THE PROBLEM:
In the material below, identify each line bearing the word "Jesse". Reproduce those lines.
--*--
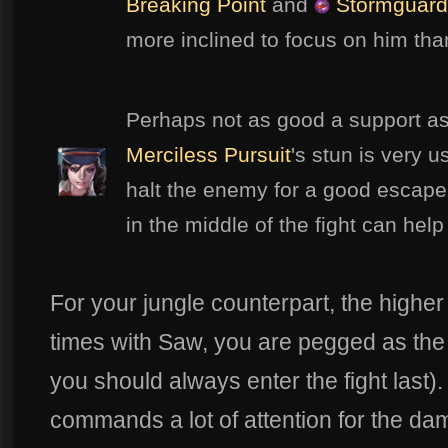
Breaking Point
and
Stormguard
more inclined to focus on him th
Perhaps not as good a support as
Merciless Pursuit
's stun is very u
halt the enemy for a good escape
in the middle of the fight can help
For your jungle counterpart, the higher
times with Saw, you are pegged as the f
you should always enter the fight last).
commands a lot of attention for the d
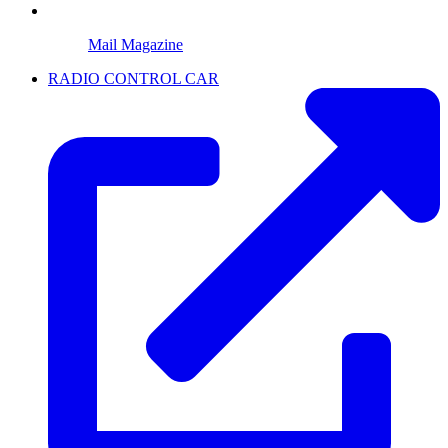
Mail Magazine
RADIO CONTROL CAR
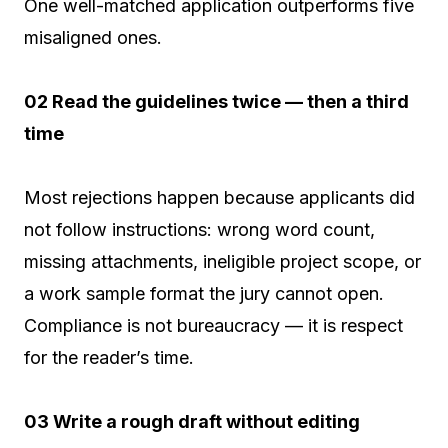
One well-matched application outperforms five
misaligned ones.
02 Read the guidelines twice — then a third
time
Most rejections happen because applicants did
not follow instructions: wrong word count,
missing attachments, ineligible project scope, or
a work sample format the jury cannot open.
Compliance is not bureaucracy — it is respect
for the reader’s time.
03 Write a rough draft without editing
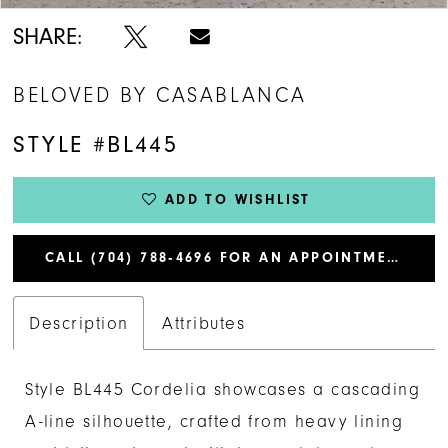
SHARE:
BELOVED BY CASABLANCA
STYLE #BL445
ADD TO WISHLIST
CALL (704) 788‑4696 FOR AN APPOINTMENT
Description
Attributes
Style BL445 Cordelia showcases a cascading
A-line silhouette, crafted from heavy lining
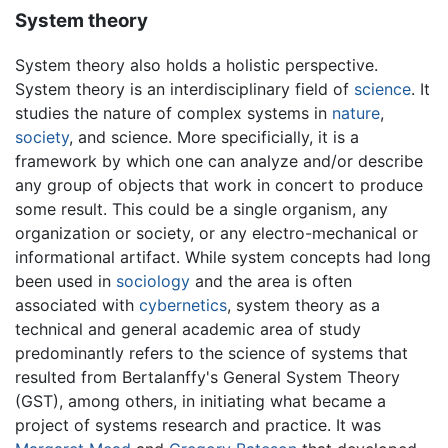
System theory
System theory also holds a holistic perspective.
System theory is an interdisciplinary field of
science
. It
studies the nature of complex systems in
nature
,
society
, and science. More specificially, it is a
framework by which one can analyze and/or describe
any group of objects that work in concert to produce
some result. This could be a single organism, any
organization or society, or any electro-mechanical or
informational artifact. While system concepts had long
been used in
sociology
and the area is often
associated with
cybernetics
, system theory as a
technical and general academic area of study
predominantly refers to the science of systems that
resulted from Bertalanffy's General System Theory
(GST), among others, in initiating what became a
project of systems research and practice. It was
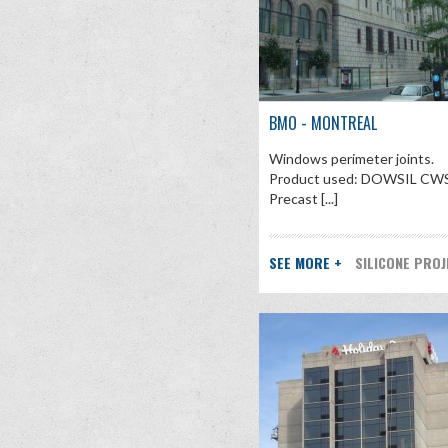
BMO - MONTREAL
Windows perimeter joints.
Product used: DOWSIL CWS
Precast [...]
SEE MORE +
SILICONE PRO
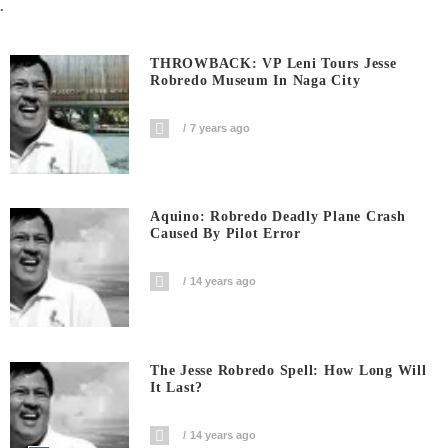
.
THROWBACK: VP Leni Tours Jesse
Robredo Museum In Naga City
7 years ago
Aquino: Robredo Deadly Plane Crash
Caused By Pilot Error
14 years ago
The Jesse Robredo Spell: How Long Will
It Last?
14 years ago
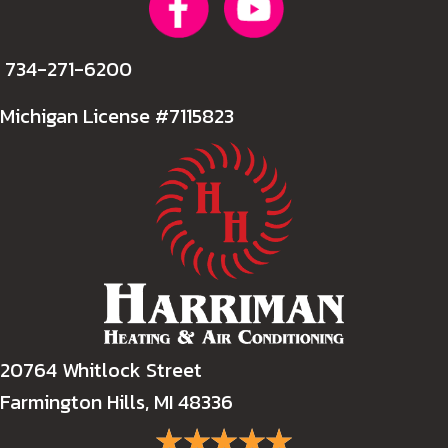
734-271-6200
Michigan License #7115823
20764 Whitlock Street
Farmington Hills, MI 48336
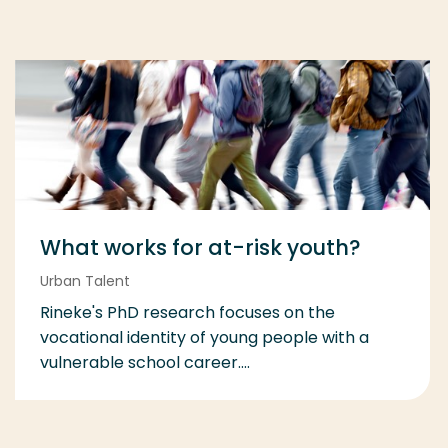
What works for at-risk youth?
Urban Talent
Rineke's PhD research focuses on the
vocational identity of young people with a
vulnerable school career....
--*--
OUTPUT BELOW:
THROWBACK: VP Leni Tours Jesse
The Jesse Robredo Spell: How Long Will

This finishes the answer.